Mr. Pissarides said that his work had already helped shape official thinking on both sides of the Atlantic.

For example, he said that the New Deal for Young People, a British government initiative aimed at getting 18-24-year-olds back on the job market after long spells of unemployment, “is very much based on our work.”

Excerpts from 2009 Nobel Prize economic citation:

Excerpts from the citation awarding the 2010 Nobel Memorial Prize in Economic Sciences to Americans Peter Diamond and Dale Mortensen and Christopher Pissarides, a British and Cypriot citizen.

“Why are so many people unemployed at the same time that there are a large number of job openings? How can economic policy affect unemployment? This year’s Laureates have developed a theory which can be used to answer these questions. This theory is also applicable to markets other than the labor market.”

“On many markets, buyers and sellers do not always make contact with one another immediately. This concerns, for example, employers who are looking for employees and workers who are trying to find jobs. Since the search process requires time and resources, it creates frictions in the market. On such search markets, the demands of some buyers will not be met, while some sellers cannot sell as much as they would wish. Simultaneously, there are both job vacancies and unemployment on the labor market.”

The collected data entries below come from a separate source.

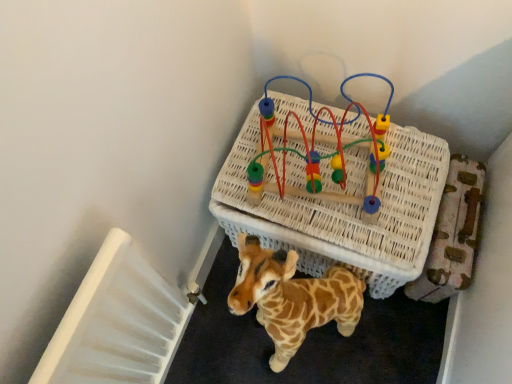 You are a GUI agent. You are given a task and a screenshot of the screen. Output one action in this format:
    pyautogui.click(x=<x>, y=<y>)
    Task: Click on the vacant area on top of white wicker basket at center (from a real-world perspective)
    This screenshot has width=512, height=384.
    Given the screenshot: What is the action you would take?
    click(x=304, y=168) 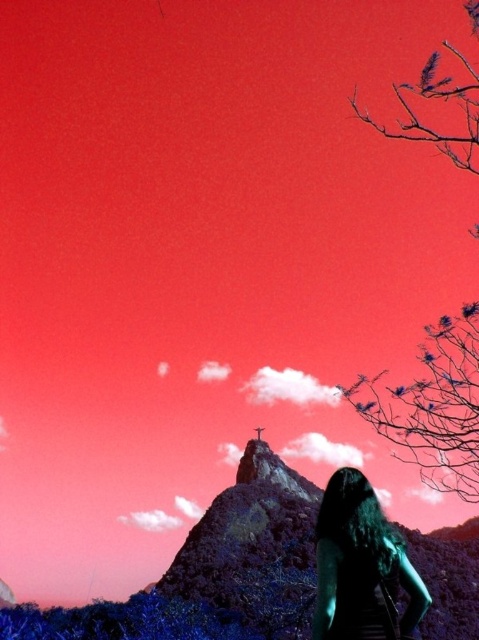 Question: Does smooth bark tree at right appear on the right side of green matte hair at lower right?

Choices:
 (A) yes
 (B) no

Answer: (A)

Question: Which point appears closest to the camera in this image?

Choices:
 (A) (340, 556)
 (B) (435, 474)

Answer: (A)

Question: Which object is closer to the camera taking this photo?

Choices:
 (A) smooth bark tree at right
 (B) green matte hair at lower right

Answer: (B)

Question: Does smooth bark tree at right have a lesser width compared to green matte hair at lower right?

Choices:
 (A) no
 (B) yes

Answer: (A)

Question: Does smooth bark tree at right have a smaller size compared to green matte hair at lower right?

Choices:
 (A) yes
 (B) no

Answer: (B) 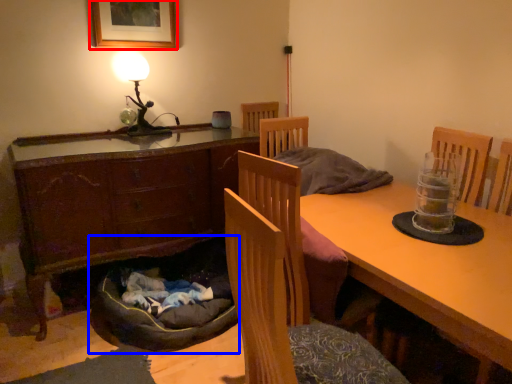 Question: Which of the following is the closest to the observer, picture frame (highlighted by a red box) or dog bed (highlighted by a blue box)?

Choices:
 (A) picture frame
 (B) dog bed

Answer: (B) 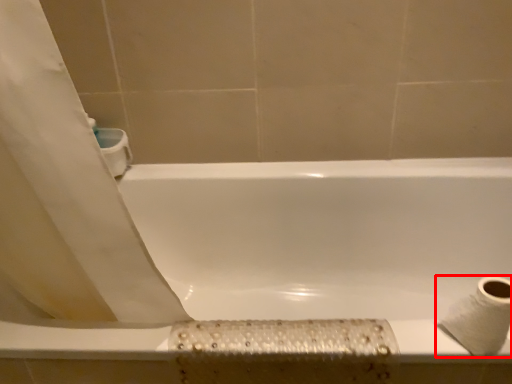 Question: From the image's perspective, what is the correct spatial relationship of toilet paper (annotated by the red box) in relation to bathtub?

Choices:
 (A) above
 (B) below

Answer: (A) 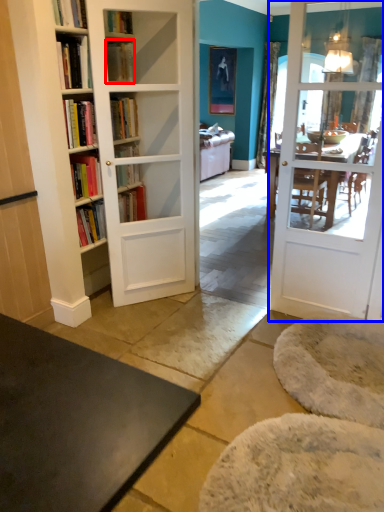 Question: Which of the following is the closest to the observer, book (highlighted by a red box) or door (highlighted by a blue box)?

Choices:
 (A) book
 (B) door

Answer: (B) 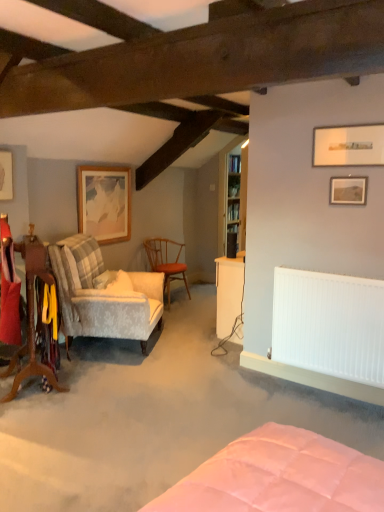 The image size is (384, 512). I want to click on matte white picture frame at upper left, which is the 3th picture frame from front to back, so click(6, 175).

Find the location of a particular element. The height and width of the screenshot is (512, 384). wooden textured chair at center, positioned as the 3th chair in front-to-back order is located at coordinates (166, 262).

Locate an element on the screen. white smooth radiator at right is located at coordinates (329, 324).

Where is `chair behind the wooden framed artwork at upper left, which ranks as the second picture frame in left-to-right order`? chair behind the wooden framed artwork at upper left, which ranks as the second picture frame in left-to-right order is located at coordinates (166, 262).

In terms of size, does wooden framed artwork at upper left, which ranks as the second picture frame in left-to-right order, appear bigger or smaller than wooden textured chair at center, positioned as the 3th chair in front-to-back order?

Clearly, wooden framed artwork at upper left, which ranks as the second picture frame in left-to-right order, is smaller in size than wooden textured chair at center, positioned as the 3th chair in front-to-back order.

From the image's perspective, is wooden framed artwork at upper left, which ranks as the 1th picture frame in back-to-front order, below wooden textured chair at center, positioned as the 3th chair in front-to-back order?

No, from the image's perspective, wooden framed artwork at upper left, which ranks as the 1th picture frame in back-to-front order, is not below wooden textured chair at center, positioned as the 3th chair in front-to-back order.

Does wooden framed artwork at upper left, the fourth picture frame when ordered from front to back, appear on the right side of wooden textured chair at center, positioned as the 3th chair in front-to-back order?

No, wooden framed artwork at upper left, the fourth picture frame when ordered from front to back, is not to the right of wooden textured chair at center, positioned as the 3th chair in front-to-back order.

Measure the distance from white smooth radiator at right to wooden textured chair at center, positioned as the 3th chair in front-to-back order.

They are 6.82 feet apart.

Considering the relative positions of white smooth radiator at right and wooden textured chair at center, arranged as the first chair when viewed from the back, in the image provided, is white smooth radiator at right to the right of wooden textured chair at center, arranged as the first chair when viewed from the back, from the viewer's perspective?

Yes, white smooth radiator at right is to the right of wooden textured chair at center, arranged as the first chair when viewed from the back.

From the image's perspective, is white smooth radiator at right above or below wooden textured chair at center, positioned as the 3th chair in front-to-back order?

Based on their image positions, white smooth radiator at right is located beneath wooden textured chair at center, positioned as the 3th chair in front-to-back order.

Considering the sizes of objects matte white picture frame at upper right, the third picture frame in the left-to-right sequence, and white smooth radiator at right in the image provided, who is shorter, matte white picture frame at upper right, the third picture frame in the left-to-right sequence, or white smooth radiator at right?

matte white picture frame at upper right, the third picture frame in the left-to-right sequence, is shorter.

Between matte white picture frame at upper right, the third picture frame in the left-to-right sequence, and white smooth radiator at right, which one has larger size?

white smooth radiator at right.

Locate an element on the screen. radiator below the matte white picture frame at upper right, which is counted as the fourth picture frame, starting from the back (from the image's perspective) is located at coordinates (329, 324).

Does wooden plaid chair at left, which appears as the third chair when viewed from the back, have a lesser height compared to wooden textured chair at center, positioned as the 3th chair in front-to-back order?

No.

Can you confirm if wooden plaid chair at left, marked as the first chair in a front-to-back arrangement, is wider than wooden textured chair at center, arranged as the first chair when viewed from the back?

Incorrect, the width of wooden plaid chair at left, marked as the first chair in a front-to-back arrangement, does not surpass that of wooden textured chair at center, arranged as the first chair when viewed from the back.

Would you say wooden plaid chair at left, marked as the first chair in a front-to-back arrangement, contains wooden textured chair at center, arranged as the first chair when viewed from the back?

Actually, wooden textured chair at center, arranged as the first chair when viewed from the back, is outside wooden plaid chair at left, marked as the first chair in a front-to-back arrangement.

From the image's perspective, which one is positioned higher, wooden plaid chair at left, which appears as the third chair when viewed from the back, or wooden textured chair at center, arranged as the first chair when viewed from the back?

wooden textured chair at center, arranged as the first chair when viewed from the back, is shown above in the image.

Considering the sizes of objects matte wooden picture frame at upper right, the 3th picture frame positioned from the back, and matte white picture frame at upper left, marked as the 2th picture frame in a back-to-front arrangement, in the image provided, who is shorter, matte wooden picture frame at upper right, the 3th picture frame positioned from the back, or matte white picture frame at upper left, marked as the 2th picture frame in a back-to-front arrangement,?

matte wooden picture frame at upper right, the 3th picture frame positioned from the back.

Looking at this image, from the image's perspective, which is below, matte wooden picture frame at upper right, marked as the 2th picture frame in a front-to-back arrangement, or matte white picture frame at upper left, marked as the 2th picture frame in a back-to-front arrangement?

matte wooden picture frame at upper right, marked as the 2th picture frame in a front-to-back arrangement.

Measure the distance between matte wooden picture frame at upper right, the 3th picture frame positioned from the back, and matte white picture frame at upper left, which is the 3th picture frame from front to back.

A distance of 8.15 feet exists between matte wooden picture frame at upper right, the 3th picture frame positioned from the back, and matte white picture frame at upper left, which is the 3th picture frame from front to back.

From a real-world perspective, is velvet-patterned armchair at left, the second chair when ordered from front to back, on top of wooden framed artwork at upper left, the third picture frame when ordered from right to left?

Actually, velvet-patterned armchair at left, the second chair when ordered from front to back, is physically below wooden framed artwork at upper left, the third picture frame when ordered from right to left, in the real world.

Is velvet-patterned armchair at left, which is the second chair from back to front, looking in the opposite direction of wooden framed artwork at upper left, which ranks as the 1th picture frame in back-to-front order?

No, velvet-patterned armchair at left, which is the second chair from back to front, is not facing the opposite direction of wooden framed artwork at upper left, which ranks as the 1th picture frame in back-to-front order.

Is velvet-patterned armchair at left, the second chair when ordered from front to back, next to wooden framed artwork at upper left, which ranks as the 1th picture frame in back-to-front order?

velvet-patterned armchair at left, the second chair when ordered from front to back, and wooden framed artwork at upper left, which ranks as the 1th picture frame in back-to-front order, are not in contact.

In the scene shown: Between matte wooden picture frame at upper right, which appears as the 1th picture frame when viewed from the right, and white smooth radiator at right, which one has larger size?

white smooth radiator at right.

Which is in front, point (341, 188) or point (274, 345)?

The point (341, 188) is closer.

Is the surface of matte wooden picture frame at upper right, which ranks as the 4th picture frame in left-to-right order, in direct contact with white smooth radiator at right?

There is a gap between matte wooden picture frame at upper right, which ranks as the 4th picture frame in left-to-right order, and white smooth radiator at right.

Is matte wooden picture frame at upper right, marked as the 2th picture frame in a front-to-back arrangement, not inside white smooth radiator at right?

That's correct, matte wooden picture frame at upper right, marked as the 2th picture frame in a front-to-back arrangement, is outside of white smooth radiator at right.

From the image's perspective, count 2nd picture frames upward from the wooden textured chair at center, arranged as the first chair when viewed from the back, and point to it. Please provide its 2D coordinates.

[(104, 203)]

Which chair is the 2nd one when counting from the back of the white smooth radiator at right? Please provide its 2D coordinates.

[(166, 262)]

Considering their positions, is white smooth radiator at right positioned closer to wooden bookshelf at upper center than wooden plaid chair at left, which appears as the third chair when viewed from the back?

white smooth radiator at right lies closer to wooden bookshelf at upper center than the other object.

When comparing their distances from matte white picture frame at upper right, the first picture frame when ordered from front to back, does wooden framed artwork at upper left, the third picture frame when ordered from right to left, or wooden plaid chair at left, marked as the first chair in a front-to-back arrangement, seem further?

Based on the image, wooden framed artwork at upper left, the third picture frame when ordered from right to left, appears to be further to matte white picture frame at upper right, the first picture frame when ordered from front to back.

Looking at the image, which one is located further to white smooth radiator at right, wooden textured chair at center, arranged as the first chair when viewed from the back, or white soft pillow at left?

wooden textured chair at center, arranged as the first chair when viewed from the back, lies further to white smooth radiator at right than the other object.

Estimate the real-world distances between objects in this image. Which object is further from matte wooden picture frame at upper right, which ranks as the 4th picture frame in left-to-right order, matte white picture frame at upper left, marked as the 2th picture frame in a back-to-front arrangement, or white soft pillow at left?

Among the two, matte white picture frame at upper left, marked as the 2th picture frame in a back-to-front arrangement, is located further to matte wooden picture frame at upper right, which ranks as the 4th picture frame in left-to-right order.

Based on their spatial positions, is matte wooden picture frame at upper right, marked as the 2th picture frame in a front-to-back arrangement, or matte white picture frame at upper left, positioned as the 4th picture frame in right-to-left order, further from velvet-patterned armchair at left, the second chair when ordered from front to back?

The object further to velvet-patterned armchair at left, the second chair when ordered from front to back, is matte wooden picture frame at upper right, marked as the 2th picture frame in a front-to-back arrangement.

When comparing their distances from matte white picture frame at upper right, which is counted as the fourth picture frame, starting from the back, does wooden plaid chair at left, which appears as the third chair when viewed from the back, or white soft pillow at left seem closer?

Among the two, white soft pillow at left is located nearer to matte white picture frame at upper right, which is counted as the fourth picture frame, starting from the back.

From the image, which object appears to be farther from white soft pillow at left, white smooth radiator at right or matte white picture frame at upper right, the first picture frame when ordered from front to back?

matte white picture frame at upper right, the first picture frame when ordered from front to back.

From the picture: Estimate the real-world distances between objects in this image. Which object is closer to white soft pillow at left, wooden plaid chair at left, marked as the first chair in a front-to-back arrangement, or matte white picture frame at upper right, which is the 2th picture frame from right to left?

wooden plaid chair at left, marked as the first chair in a front-to-back arrangement, is closer to white soft pillow at left.

At what (x,y) coordinates should I click in order to perform the action: click on pillow located between matte wooden picture frame at upper right, marked as the 2th picture frame in a front-to-back arrangement, and wooden bookshelf at upper center in the depth direction. Please return your answer as a coordinate pair (x, y). The width and height of the screenshot is (384, 512). Looking at the image, I should click on (120, 283).

The height and width of the screenshot is (512, 384). Find the location of `pillow situated between wooden framed artwork at upper left, the fourth picture frame when ordered from front to back, and matte white picture frame at upper right, the first picture frame when ordered from front to back, from left to right`. pillow situated between wooden framed artwork at upper left, the fourth picture frame when ordered from front to back, and matte white picture frame at upper right, the first picture frame when ordered from front to back, from left to right is located at coordinates (120, 283).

“This year’s three Laureates have formulated a theoretical framework for search markets. Peter Diamond has analyzed the foundations of search markets. Dale Mortensen and Christopher Pissarides have expanded the theory and have applied it to the labor market. The Laureates’ models help us understand the ways in which unemployment, job vacancies, and wages are affected by regulation and economic policy. This may refer to benefit levels in unemployment insurance or rules in regard to hiring and firing. One conclusion is that more generous unemployment benefits give rise to higher unemployment and longer search times.”

“Search theory has been applied to many other areas in addition to the labor market. This includes, in particular, the housing market. The number of homes for sale varies over time, as does the time it takes for a house to find a buyer and the parties to agree on the price. Search theory has also been used to study questions related to monetary theory, public economics, financial economics, regional economics, and family economics.”